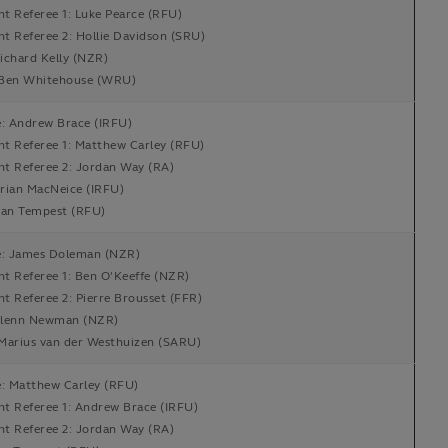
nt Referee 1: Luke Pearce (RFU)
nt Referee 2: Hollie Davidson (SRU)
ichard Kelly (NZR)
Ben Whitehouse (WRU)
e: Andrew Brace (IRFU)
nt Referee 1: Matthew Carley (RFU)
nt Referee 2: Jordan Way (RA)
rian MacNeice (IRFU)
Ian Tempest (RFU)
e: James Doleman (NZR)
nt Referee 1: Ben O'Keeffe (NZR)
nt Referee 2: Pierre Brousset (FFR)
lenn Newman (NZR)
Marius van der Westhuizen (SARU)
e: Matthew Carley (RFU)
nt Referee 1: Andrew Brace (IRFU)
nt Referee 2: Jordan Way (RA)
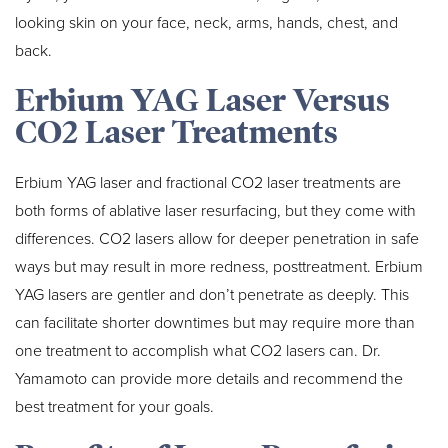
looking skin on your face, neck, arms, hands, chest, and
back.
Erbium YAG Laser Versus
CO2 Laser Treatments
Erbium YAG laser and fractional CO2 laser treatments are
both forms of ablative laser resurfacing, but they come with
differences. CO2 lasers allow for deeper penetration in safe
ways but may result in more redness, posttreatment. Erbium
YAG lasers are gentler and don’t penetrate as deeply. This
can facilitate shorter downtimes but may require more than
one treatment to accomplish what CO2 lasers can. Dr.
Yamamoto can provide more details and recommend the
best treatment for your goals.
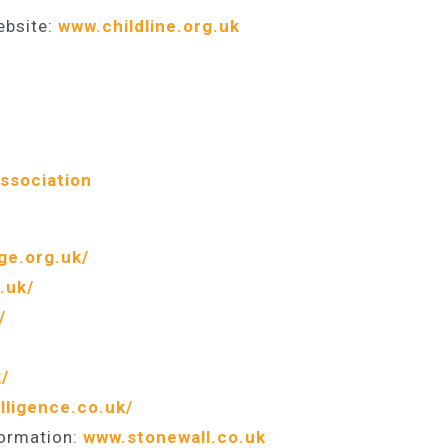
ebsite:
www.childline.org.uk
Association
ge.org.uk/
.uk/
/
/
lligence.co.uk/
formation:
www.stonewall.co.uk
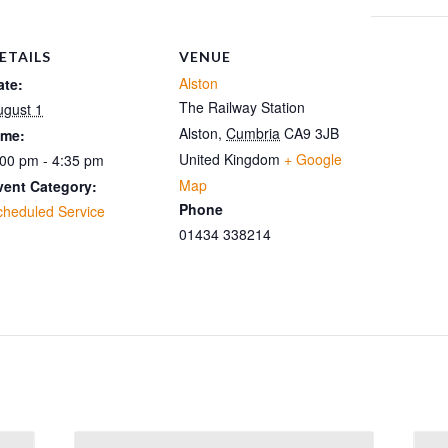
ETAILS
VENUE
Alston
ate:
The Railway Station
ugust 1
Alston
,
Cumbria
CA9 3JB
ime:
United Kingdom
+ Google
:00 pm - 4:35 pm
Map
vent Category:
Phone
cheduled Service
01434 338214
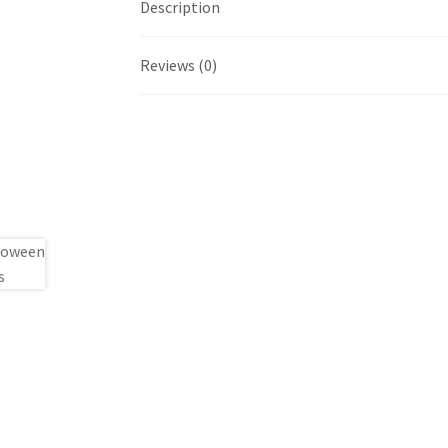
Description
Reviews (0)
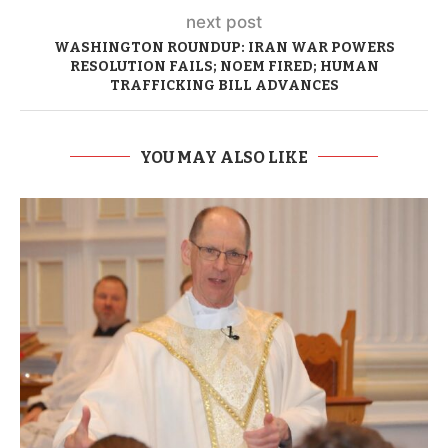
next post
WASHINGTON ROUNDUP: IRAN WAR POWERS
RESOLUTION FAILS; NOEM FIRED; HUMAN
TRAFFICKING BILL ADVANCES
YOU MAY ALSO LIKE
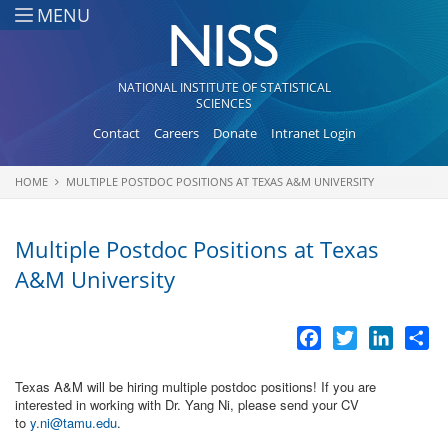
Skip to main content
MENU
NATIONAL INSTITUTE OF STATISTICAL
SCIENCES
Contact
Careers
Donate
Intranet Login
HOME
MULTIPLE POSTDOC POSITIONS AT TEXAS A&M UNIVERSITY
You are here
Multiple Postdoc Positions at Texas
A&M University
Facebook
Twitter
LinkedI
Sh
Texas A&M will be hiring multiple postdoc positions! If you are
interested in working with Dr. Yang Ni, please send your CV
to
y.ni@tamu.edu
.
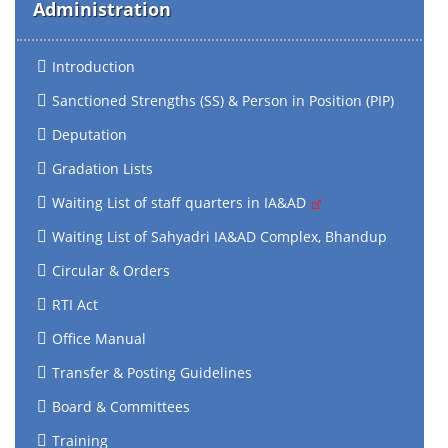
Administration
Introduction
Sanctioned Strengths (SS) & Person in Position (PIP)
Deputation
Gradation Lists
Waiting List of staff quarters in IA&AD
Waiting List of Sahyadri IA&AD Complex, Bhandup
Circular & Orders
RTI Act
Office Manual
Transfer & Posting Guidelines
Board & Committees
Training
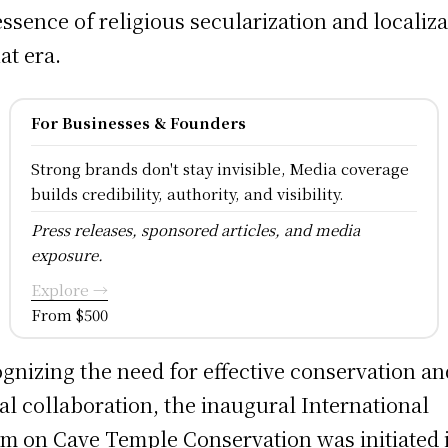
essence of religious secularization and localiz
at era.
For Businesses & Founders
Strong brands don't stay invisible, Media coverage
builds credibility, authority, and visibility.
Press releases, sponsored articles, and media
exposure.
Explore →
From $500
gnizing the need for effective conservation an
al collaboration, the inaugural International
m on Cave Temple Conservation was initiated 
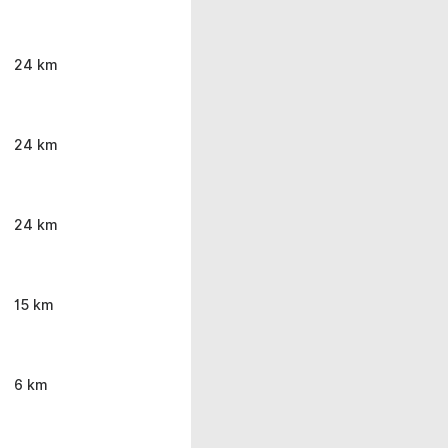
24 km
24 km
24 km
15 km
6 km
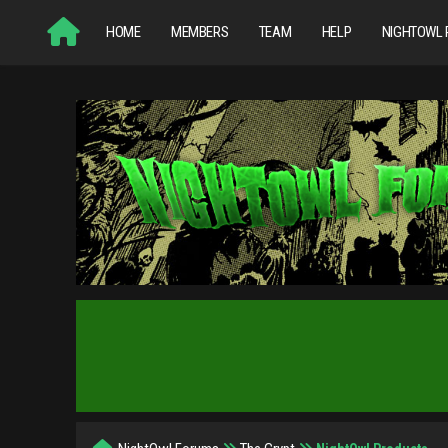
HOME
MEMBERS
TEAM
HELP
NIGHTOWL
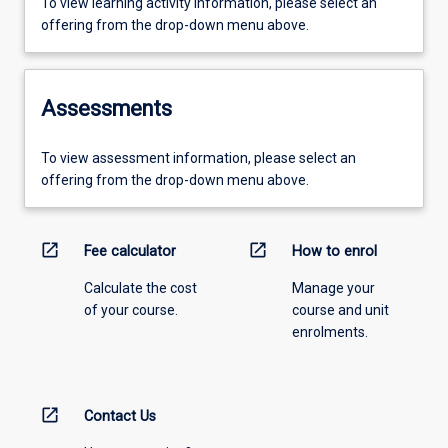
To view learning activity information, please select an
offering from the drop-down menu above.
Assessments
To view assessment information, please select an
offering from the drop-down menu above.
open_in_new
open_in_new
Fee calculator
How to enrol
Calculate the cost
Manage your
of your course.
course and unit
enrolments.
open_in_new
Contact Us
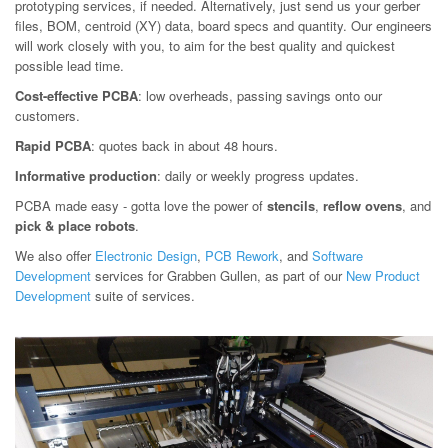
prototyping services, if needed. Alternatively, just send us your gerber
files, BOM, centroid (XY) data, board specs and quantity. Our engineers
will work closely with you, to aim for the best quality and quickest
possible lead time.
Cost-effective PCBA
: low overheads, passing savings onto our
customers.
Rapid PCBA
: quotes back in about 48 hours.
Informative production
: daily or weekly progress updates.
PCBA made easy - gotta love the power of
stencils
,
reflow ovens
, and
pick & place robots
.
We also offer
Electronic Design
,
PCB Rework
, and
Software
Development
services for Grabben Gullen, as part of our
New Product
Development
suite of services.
* * * * *
# Problem details
In the listing above, find the line containing "Circular & Orders" and the line containing "To view learning". Print those two lines and every line between them exactly, with no pictures.

# Your response
Circular & Orders
RTI Act
Office Manual
Transfer & Posting Guidelines
Board & Committees
Training
essence of religious secularization and localiz
at era.
For Businesses & Founders
Strong brands don't stay invisible, Media coverage
builds credibility, authority, and visibility.
Press releases, sponsored articles, and media
exposure.
Explore →
From $500
gnizing the need for effective conservation an
al collaboration, the inaugural International
m on Cave Temple Conservation was initiated 
24 km
24 km
24 km
15 km
6 km
HOME
MEMBERS
TEAM
HELP
NIGHTOWL
To view learning activity information, please select an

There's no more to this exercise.